Лекции Соловьева имели большое влияние на аудиторию. «Пора стать равнодушными к ограниченным интересам этой жизни и свободно и разумно уверовать в другую, высшую действительность!» Так определил он свою задачу — и первый начал говорить живым, образным, сильным и общепонятным языком о том, что Пушкин называл «тайнами вечности и гроба». Нет сомнения, что у многих слушателей его, а впоследствии, когда ему были надолго «заграждены уста», —у читателей его произведений, посвященных религиозным вопросам, в далеких уголках души жило, быть может, неясно сознаваемое, желание верить и чувствовалась щемящая тоска по «высшей действительности». Но до начала деятельности Соловьева об этом кругом почти все молчало, и ответов на робкие, неясные и, под влиянием господствующих настроений, стыдливые вопросы приходилось искать в мало понятных догматических рассуждениях специальных богословских журналов.
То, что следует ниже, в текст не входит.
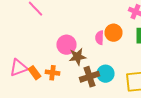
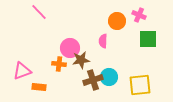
orange circle: (114, 33) -> (117, 21), moved
orange rectangle: (34, 73) -> (39, 87), moved, turned -48
orange cross: (52, 73) -> (59, 64), moved

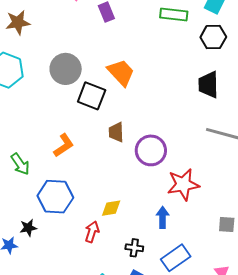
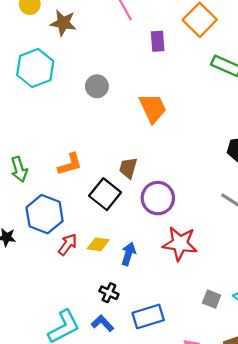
gray circle: (66, 69) -> (97, 86), size x0.7
black square: (92, 96) -> (105, 194), moved
blue arrow: (163, 217) -> (128, 254), moved
red arrow: (92, 232) -> (68, 245), moved

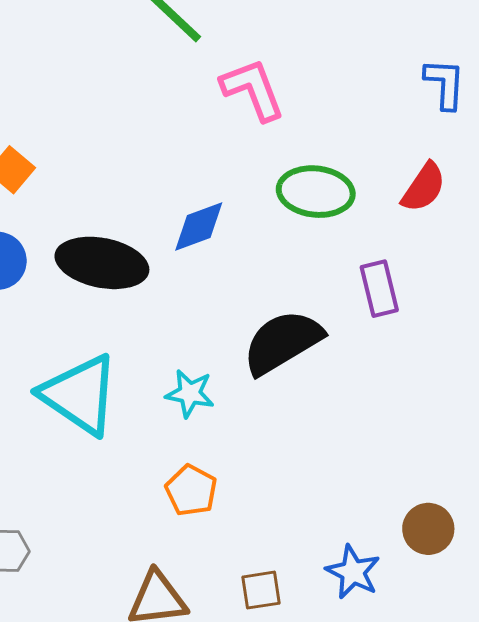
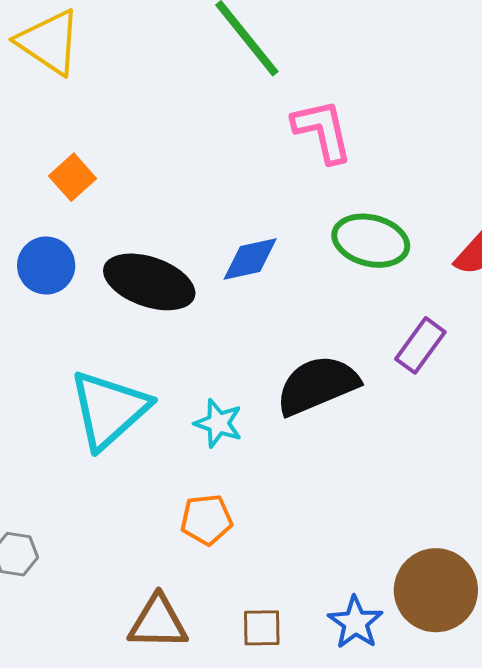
purple rectangle: (379, 289) -> (420, 345), turned 42
cyan triangle: (80, 395) -> (109, 409), turned 36
orange pentagon: (191, 490) -> (206, 520), turned 30
brown circle: (428, 529) -> (436, 590), size x1.6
Соловьев смело возвел это неудовлетворенное желание и эту тайную душевную жажду на степень нравственной потребности, громко о себе заявляющей. К нему вполне применимо то, что было сказано о Достоевском. И он «в пылу нелицемерном» у своих слушателей «подымал взоры от земли», соединяя притом изящество формы с глубиною содержания. Во всеоружии своих богословских знаний, поражая своею начитанностью и действительным знакомством с многообразными и трудно доступными источниками, Соловьев представлял, в своем роде, исключительное явление в светском обществе. Старые славянофилы «твердые в Писании», сошли со сцены, и даже простое, но точное знакомство с евангелием было, а пожалуй, может считаться и теперь, довольно редким явлением. Да и можно ли ожидать и требовать внимательного знакомства с вечною книгою, которая независимо от своего содержания, даже и по сжатости и величавой простоте своего изложения, занимает одно из первых мест, там, где возможно совершенно добросовестно ссылаться на текст: «несть пророк в отечестве своем» как на известную французскую пословицу; — где слова: «мне отмщенье и аз воздам» в ученой речи влагаются в кроткие уста Христа, и где о Фаусте пишется, что, раскрывая «Книгу Бытия», он читает в ней: «В начале бе Слово и Слово бе к Богу»?!

Под влиянием Соловьева, вопросы религии и философии стали переходить со страниц мало известных и не всегда доступных специальных изданий на страницы сборников и журналов, посвященных общим вопросам. На слушателей и читателей действовал притом не только его талант, но и обаяние его личности, ее нравственная красота, не позволявшая видеть в нем ни делателя карьеры, ни узкого догматика, ни искусного оппортуниста. «Wahrheit gegen Feind und Freund!» [Правда врагу и другу (нем.)] — слышалось во всем, что он писал и говорил. И это покоряло ему сердца всех еще ранее, чем подчинялись ему, после борьбы и колебаний, умы многих.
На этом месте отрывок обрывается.